Discussion in 'Trumpet Discussion' started by uapiper, Dec 29, 2007.

  1. uapiper

    uapiper Pianissimo User

    Apr 13, 2007
    Hamilton, Canada
    Hello all, I have some questions about learning the different keys. My teacher always has us doing duets and a lot of songs. I want to practice scales so I can hear my notes in an isolated manner.

    I do practice scales at home, when it comes to lessons he prefers play songs which is cool but I don't feel I am getting the theory that I need. So... should I just be content practicing songs or split my time with scales as well.

    I am having trouble remembering all the scales and fingerings that go with. Any ideas and helpful suggestions welcome. I'll even accept sarcasm today. Thanks Mike
  2. Brekelefuw

    Brekelefuw Fortissimo User

    Mar 21, 2006
    To me, playing duets (especially the Amsden book) are what taught me to ply the trumpet. You learn to blend, play musically, listen, read, and you learn scales and stuff because most of the songs don't stray that far from scalar movement.
    Your teacher is doing them with you for a reason, scales can be worked on privately.
  3. Keegan Katastrofee

    Keegan Katastrofee New Friend

    Dec 26, 2007
    My trumpet teacher plays duets with me often, and as the guy above me said, it helps ALOT with many things. However, scales and theory are very important. Ask your teacher to work with you on theory. I've gotten to the point where i can play a scale without knowing it.

    Because i learned the patterns, i.e.

    major scale=wwhwwwh

    whole step
    whole step
    half step
    whole step
    whole step
    whole step
    half step

    little things like that can help you learn scales.

    Its just your personal learning style. If duets help you, play duets, but theory is important.
  4. stchasking

    stchasking Forte User

    Jun 11, 2006
    Take piano lessons from a teacher that will focus on your needs.
    Tell the teacher you want scale theory, chords, and whatever else you can think of.

    You will have to go along with some of the beginner piano books until you are skilled enough to play out of fake books and compilations of jazz standards such as the Dave Brubeck song book, if one exists. Learning to play Chicago tunes with lots of sharps or Blood, Sweat and Tears, Tower of Power will directly help you in playing trumpet. I have a Maynard Ferguson compilation that beats me up whenever I open it.
  5. pipedope

    pipedope Pianissimo User

    Sep 2, 2007
    Trust your teacher to make the best use of your lesson time.
    Duets with your teacher are good for you in so many ways that you should be thankful for as much as you can get.

    Try doing the scales at home.
    Depending on available practice time you might do them all every day or do them in batches so that you get through them all every 3 or 4 days.
    Spend more time on the scales that are not familiar and less on the ones you know.

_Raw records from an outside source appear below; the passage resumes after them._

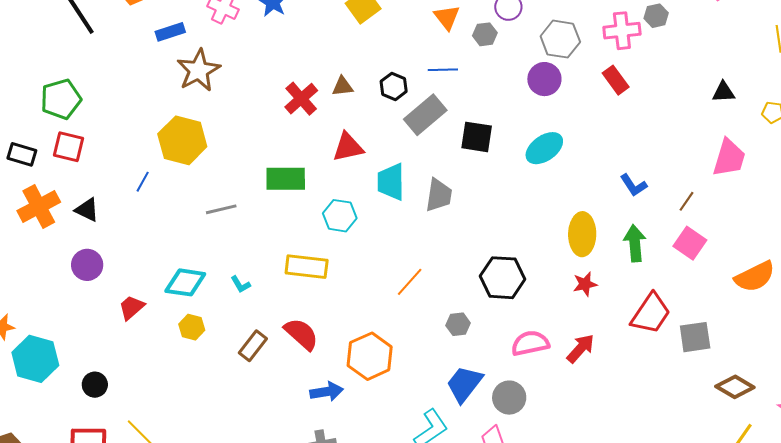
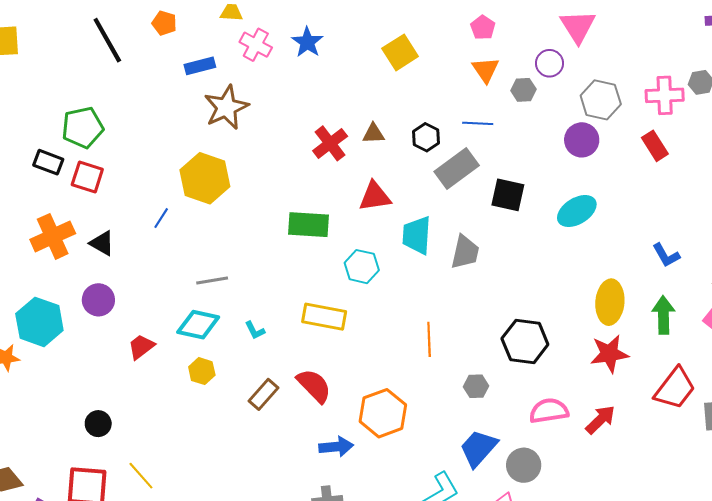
black rectangle: (22, 154) -> (48, 162), moved
gray line: (221, 209) -> (212, 280), moved
orange line: (410, 282) -> (429, 339), turned -48
red star: (585, 284) -> (609, 354), size x1.5
cyan hexagon: (35, 359) -> (39, 322), moved

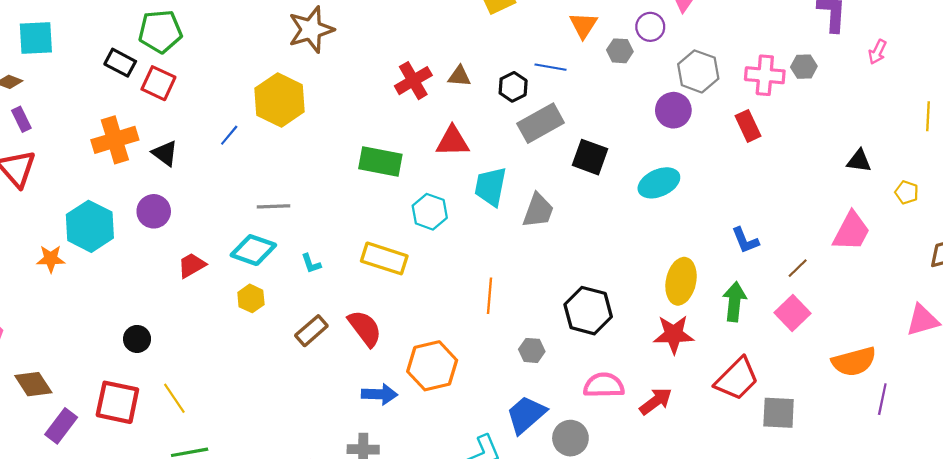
blue line: (478, 123) -> (550, 67), moved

    Remember to allow yourself time to learn and internalize the new information. There is a difference between having played a scale 10 times and 100 times. Once past 1000 times it is even more wired in.
    Now, if you play each scale every day the 100 times is just over 3 months. 1000 is just under 3 years.

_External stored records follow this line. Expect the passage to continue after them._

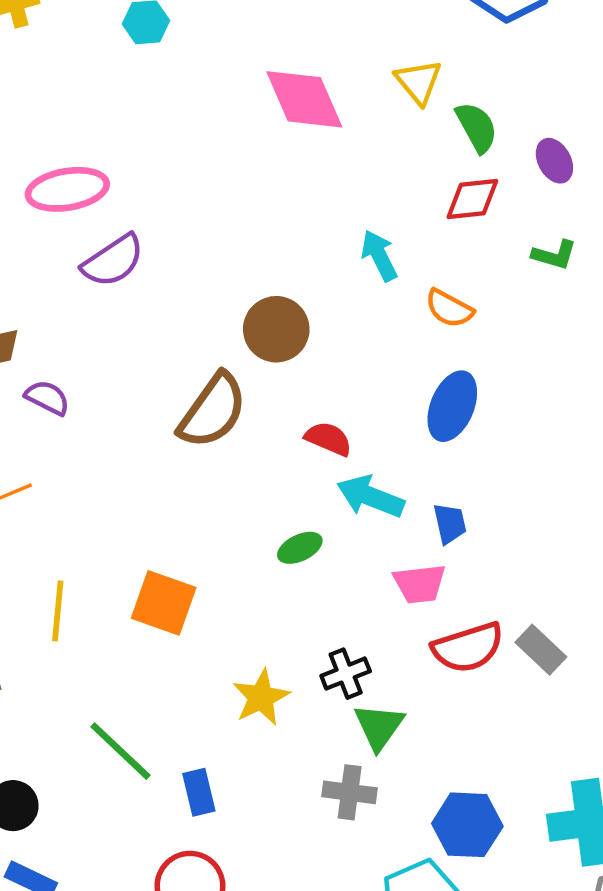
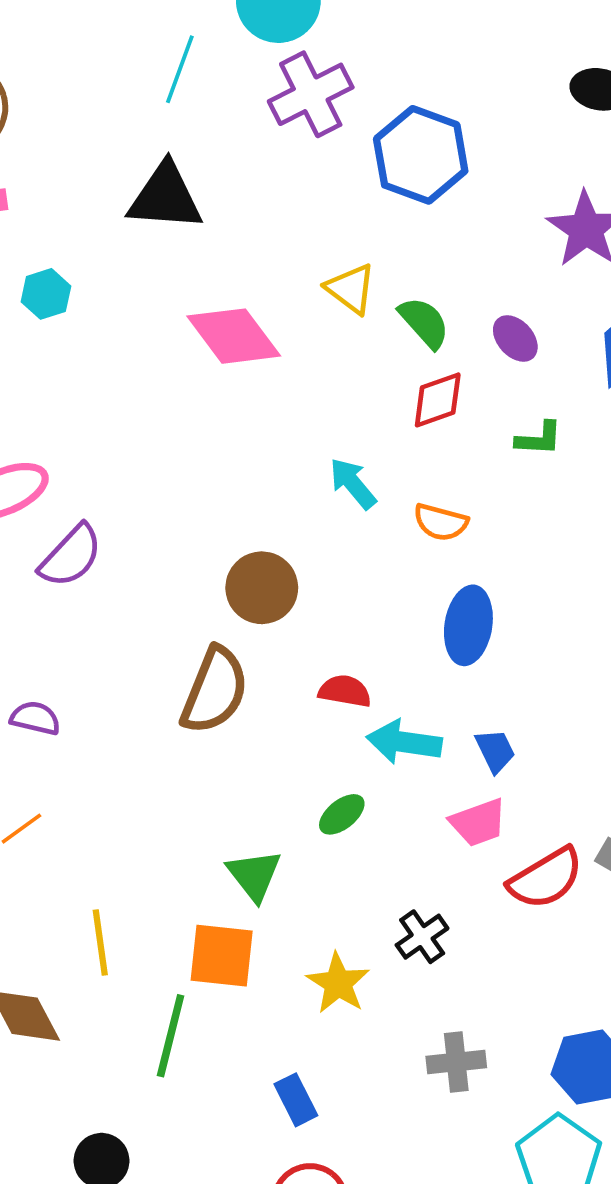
orange square: (164, 603) -> (222, 956), moved
green triangle: (379, 726) -> (254, 875), moved
green line: (120, 751) -> (171, 1036), moved, turned 74

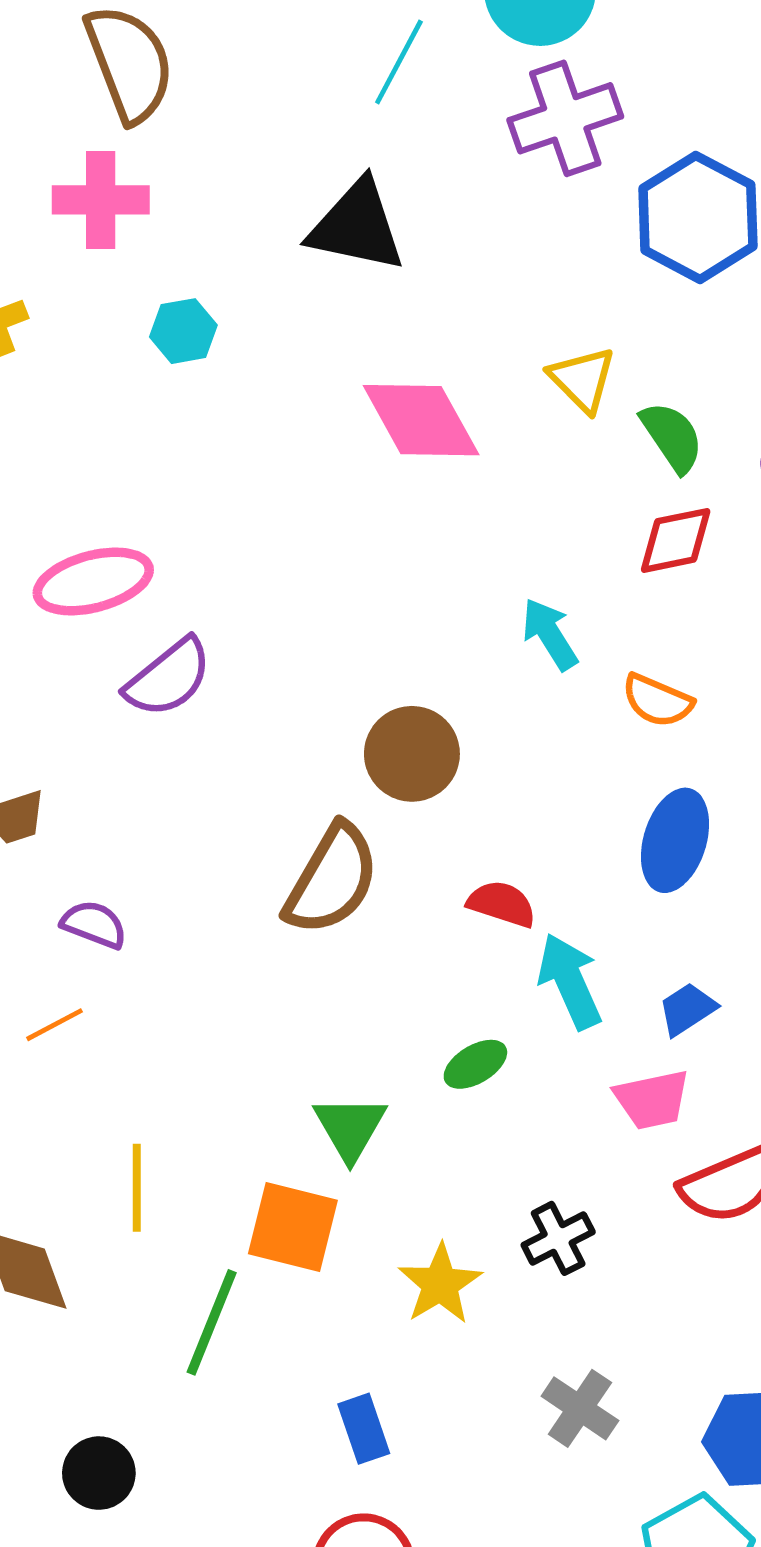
purple semicircle: (35, 718) -> (94, 924), moved
cyan arrow: (404, 742) -> (570, 981), turned 50
blue trapezoid: (495, 751) -> (687, 1009), turned -105
gray cross: (456, 1062) -> (580, 1408), turned 32

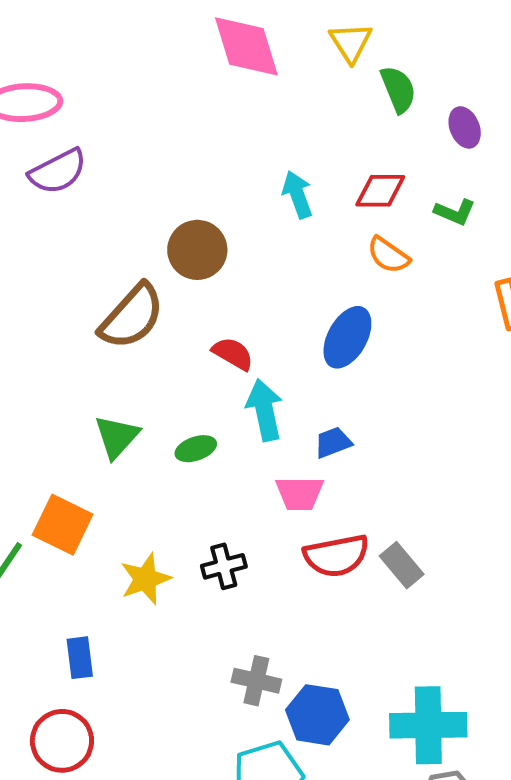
red diamond: (676, 540) -> (380, 191), moved
orange semicircle: (657, 701) -> (388, 255), moved
green triangle: (350, 1128) -> (117, 437), moved
gray cross: (580, 1408) -> (256, 681), moved, turned -33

    Let yourself have the time to learn and get good at these things and enjoy the trip.

    I find that keeping a practice log helps me understand how I am improving. If you keep some recordings you can the also hear the difference.

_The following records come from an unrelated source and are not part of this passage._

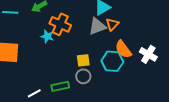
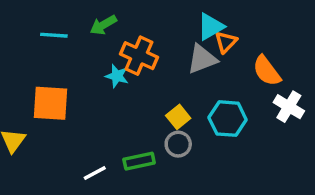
orange triangle: (112, 24) -> (226, 42), moved
orange semicircle: (123, 49) -> (267, 71), moved
yellow square: (83, 60) -> (178, 117), turned -32

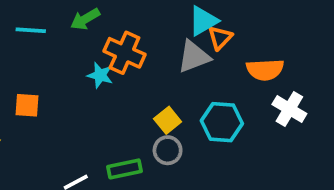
orange semicircle: (267, 71) -> (265, 70), turned -56
orange square: (51, 103) -> (27, 105), size x0.6

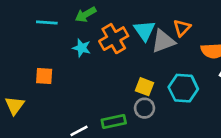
cyan triangle: (203, 21) -> (144, 31), moved, turned -35
orange cross: (124, 53) -> (114, 39), turned 36
cyan star: (100, 75) -> (82, 48), moved
yellow square: (168, 120) -> (144, 87), turned -30

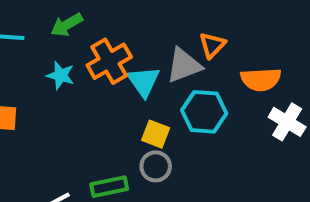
cyan triangle: (144, 31) -> (144, 81), moved
cyan hexagon: (183, 88) -> (204, 112), moved

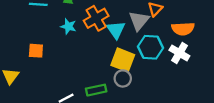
gray triangle: (184, 65) -> (139, 21), turned -30
white cross: (287, 122) -> (179, 53), moved
yellow square: (156, 134) -> (123, 60), size x1.5

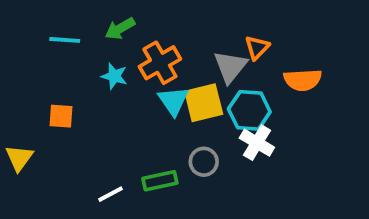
cyan triangle: (116, 30) -> (173, 101), moved
white cross: (179, 53) -> (257, 143), moved
yellow square: (123, 60) -> (204, 103), moved, turned -35

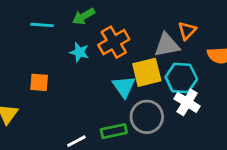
gray triangle: (230, 67) -> (167, 45), turned 40
cyan triangle: (173, 101) -> (124, 87), moved
gray circle: (204, 162) -> (147, 117), size x1.5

    Remember that it is about the music.
    Keeping a balance of art, fun and work is best for the big picture.
  6. uapiper

    uapiper Pianissimo User

    Apr 13, 2007
    Hamilton, Canada
    Thanks for the comments everyone. I know I should be grateful to have a good teacher and I am. I just thought spending more time with the theory side of learning trumpet would be more beneficial to me.

    I can usually set aside about forty minutes in short bursts to play and more if I use my mute. I know it isn't a lot of time but I use what I can get.
  7. mrmusicnotes

    mrmusicnotes Piano User

    Nov 11, 2007
    Why not use your scales as a warm up,say 10 minutes or so.Duets are great fun,try recording one part and play over it.Good luck
  8. rowuk

    rowuk Moderator Staff Member

    Jun 18, 2006
    Play your scales with the mute and the songs without. With your (constructive) attitude, you probably do not need a teacher to monitor your scales.
    You are right, scales are one of the most important building blocks that there are. Playing tunes could presently be more important for your musical development. All my students get at least one scale a week, single and double tongued.
    MJ likes this.
  9. mrtrpt

    mrtrpt New Friend

    Sep 23, 2007
    As an exercise you should just play the scale for whatever key your song is in first. So if the song is in G, play a G scale and maybe arpeggio, then play the song. This is an especially good discipline when working on transposition. Take the same song and play it in different keys, first taking the time to think what the new key is and play the scale for that key to get your brain thinking in that key.